Тётя Люда повела бабушку в комнату, и Саша слышал, как она открывает старый, со скрипучими дверцами шифоньер, выдвигает ящики, собирает вещи. Что-то падало на пол с мягким стуком, что-то шуршало, наверное, одежда. Тётя Люда что-то приговаривала (тихо, успокаивающе), но слов было не разобрать. А бабушка молчала. Только иногда отвечала односложно: «Да», «Нет», «Вон там, на полке».
Саша стоял в коридоре и смотрел на осколки вазы. Они лежали на газете и блестели в свете, пробивавшемся сквозь выбитое окно, как льдинки. Как маленькие хрустальные звёздочки.
Он присел на корточки. Осторожно, чтобы не наступить на стекло. Протянул руку к газете и остановился. Тётя Люда сказала «не трогай». Но ему очень хотелось взять один осколок. Самый красивый, тот на котором сохранился целый цветок. Просто подержать. Просто убедиться, что даже от волшебной вазы что-то осталось.

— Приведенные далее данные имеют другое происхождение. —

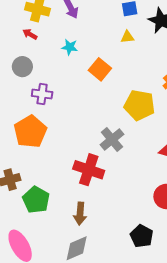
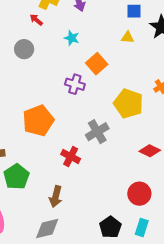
purple cross: (42, 94) -> (75, 84), moved
orange pentagon: (30, 132) -> (38, 121), moved
red cross: (89, 170) -> (71, 157), size x0.7

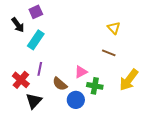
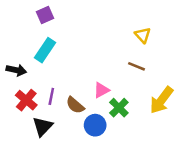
black arrow: (18, 25) -> (16, 70), moved, turned -42
purple line: (40, 69) -> (51, 96), moved
green cross: (95, 86) -> (119, 108), turned 35

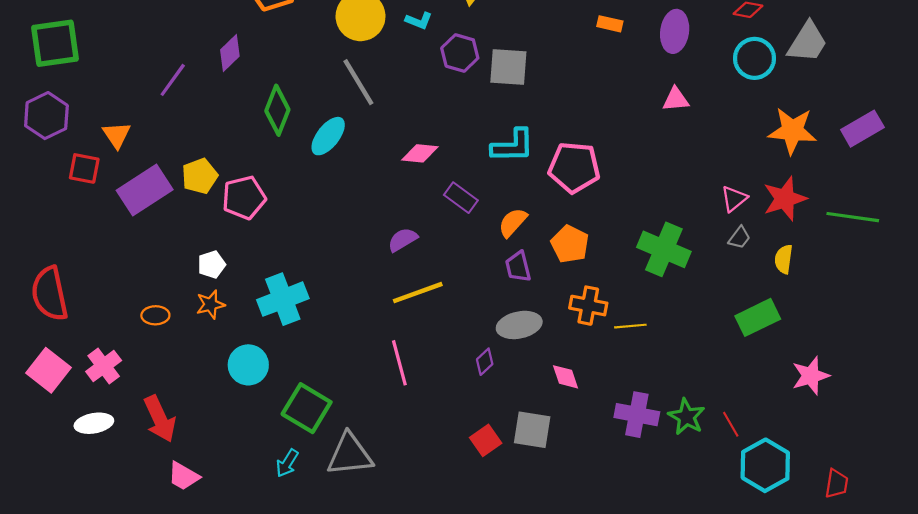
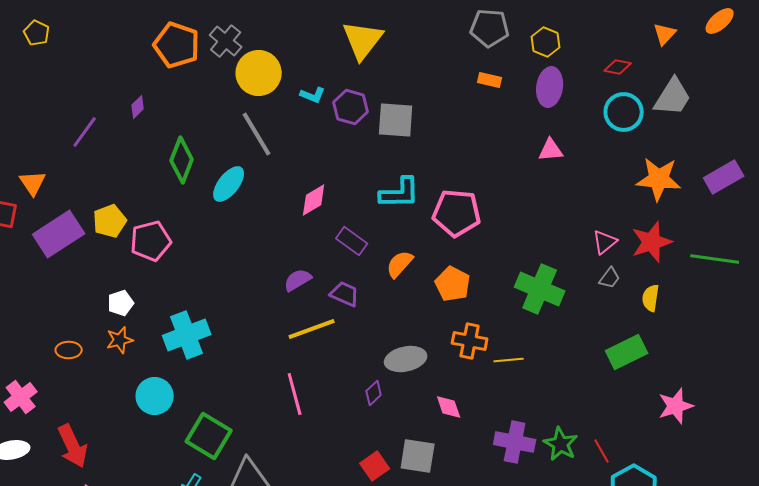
cyan L-shape: (419, 21) -> (313, 95), moved
purple diamond: (230, 53) -> (138, 107), size x0.7
pink diamond: (420, 153) -> (314, 200), turned -36
purple trapezoid: (518, 267) -> (345, 294), moved, turned 128

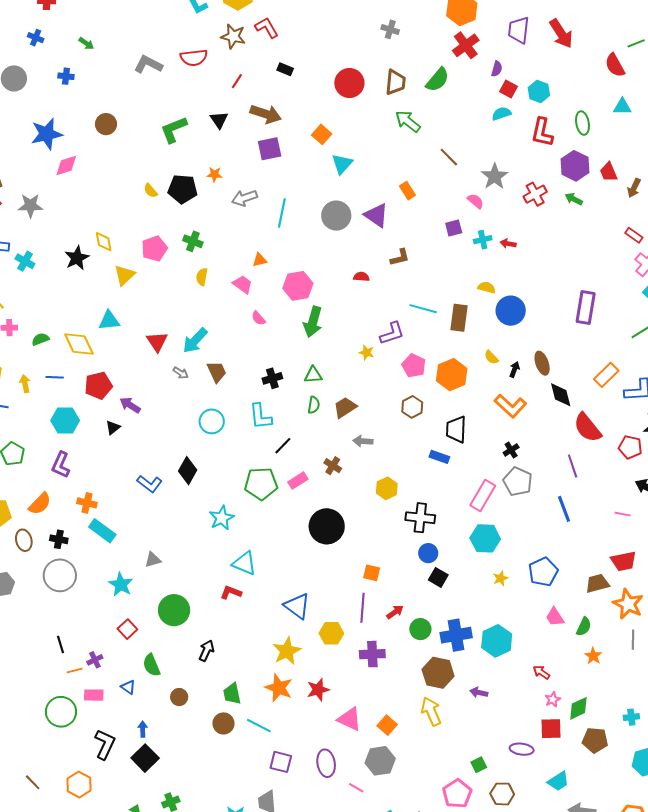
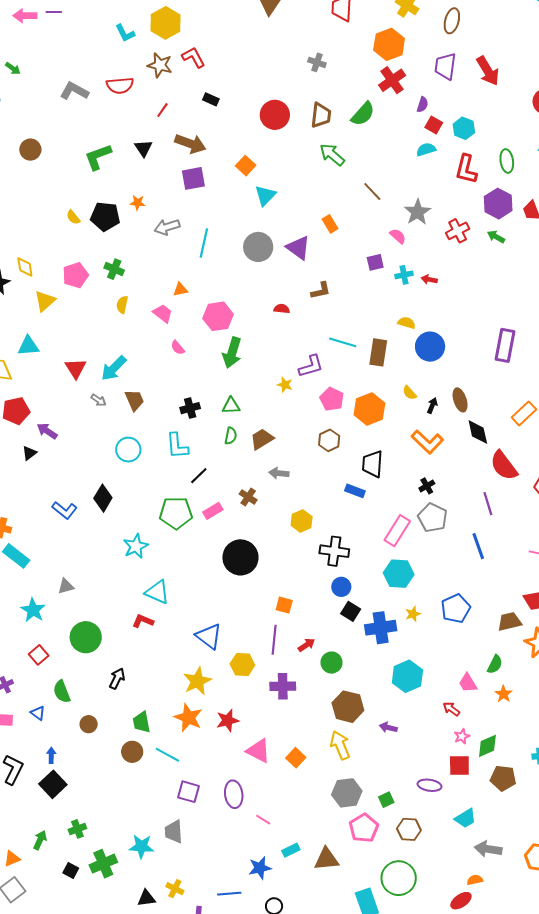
pink trapezoid: (555, 617) -> (468, 683), moved
blue cross: (456, 635) -> (381, 628), moved
gray hexagon: (380, 761) -> (347, 793), moved

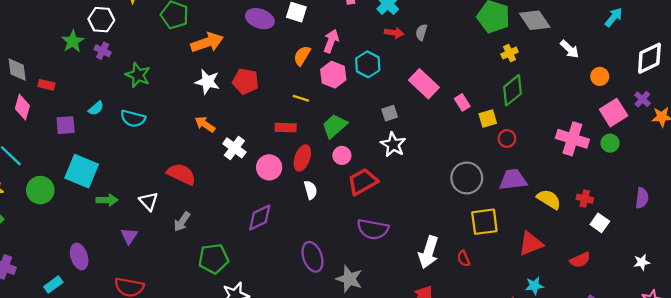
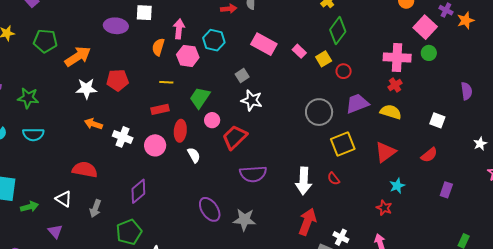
red cross: (585, 199) -> (395, 85), moved, turned -32
purple diamond: (260, 218) -> (138, 191), moved

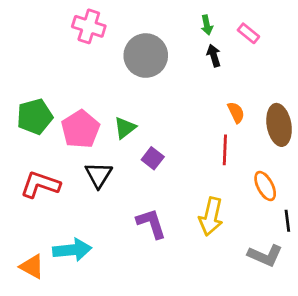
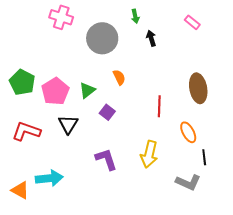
green arrow: (207, 25) -> (135, 16), moved
pink rectangle: (248, 33) -> (192, 22), moved
orange semicircle: (236, 112) -> (119, 77), moved
green pentagon: (35, 117) -> (22, 82), turned -30

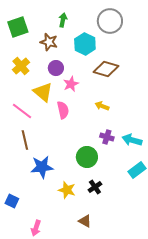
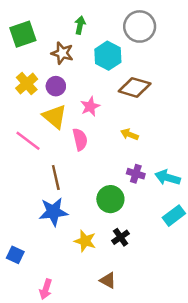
purple circle: (56, 68) -> (56, 86), moved
brown line: (25, 140) -> (56, 178), moved

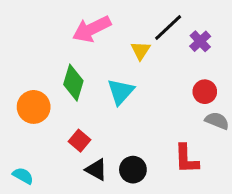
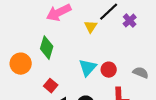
cyan triangle: (121, 92) -> (88, 68), moved
red circle: (205, 92) -> (109, 70), moved

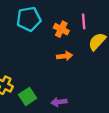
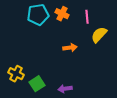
orange cross: (61, 29) -> (62, 14), moved

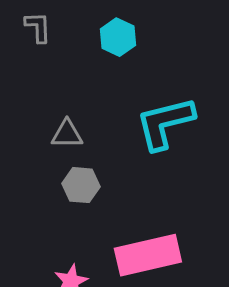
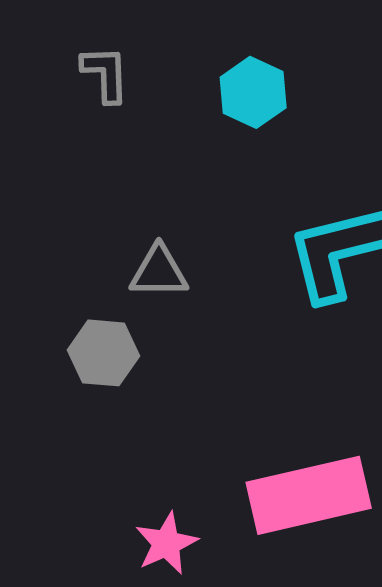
gray hexagon: (81, 185) -> (103, 353), moved

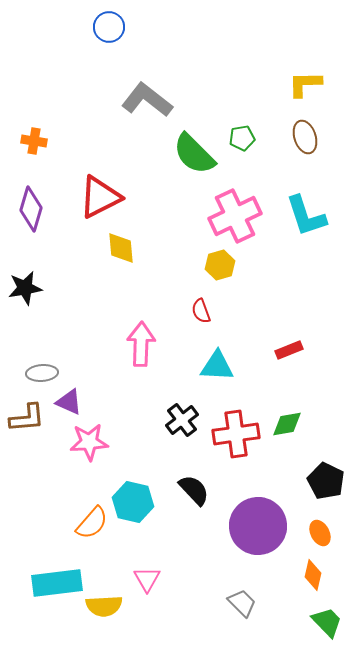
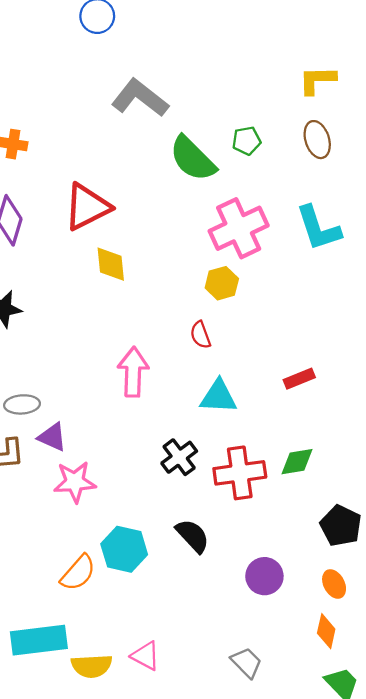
purple circle: (258, 526) -> (264, 576), size x0.6
pink triangle: (147, 579) -> (145, 656), moved, turned -32

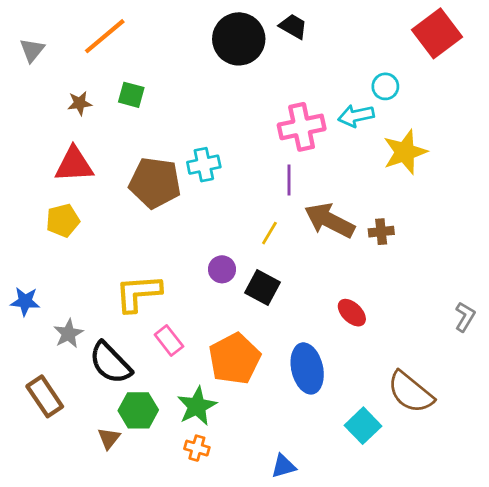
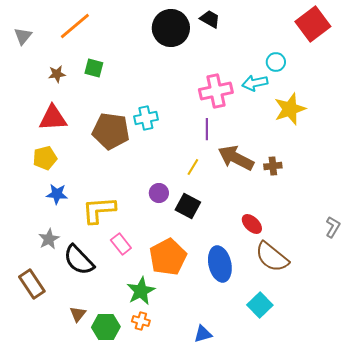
blue star: (25, 301) -> (57, 194), moved
brown semicircle: (410, 392) -> (272, 257), moved
green hexagon: (138, 410) -> (106, 327), moved

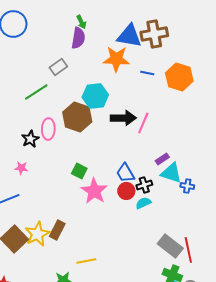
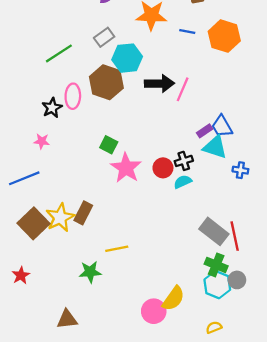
gray rectangle: (58, 67) -> (104, 37), moved
blue trapezoid: (125, 173) -> (222, 126), moved
blue cross: (187, 186) -> (240, 170), moved

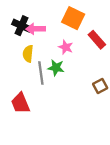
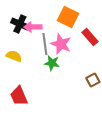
pink star: (66, 47) -> (61, 44), size x1.5
yellow semicircle: (28, 54) -> (14, 56), moved, turned 105
gray line: (41, 73) -> (45, 44), moved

— Саш! — голос тёти Люды из комнаты. — Ты где там? Не трогай ничего!
— Я не трогаю, — отозвался Саша и отдёрнул руку.
Он выпрямился и отошёл к двери. Встал на прежнее место, у порога, и стал ждать.
Через несколько минут тётя Люда вывела бабушку в коридор. Бабушка была одета: поверх халата накинуто пальто. То самое, демисезонное, серое, с каракулевым воротником, которое бабушка надевала по праздникам. На голове платок, повязанный кое-как, съехавший набок. На ногах ботинки. Но Саша сразу заметил: ботинки разные. Один чёрный, с пряжкой, а второй коричневый, на шнурках. Тётя Люда впопыхах схватила не глядя.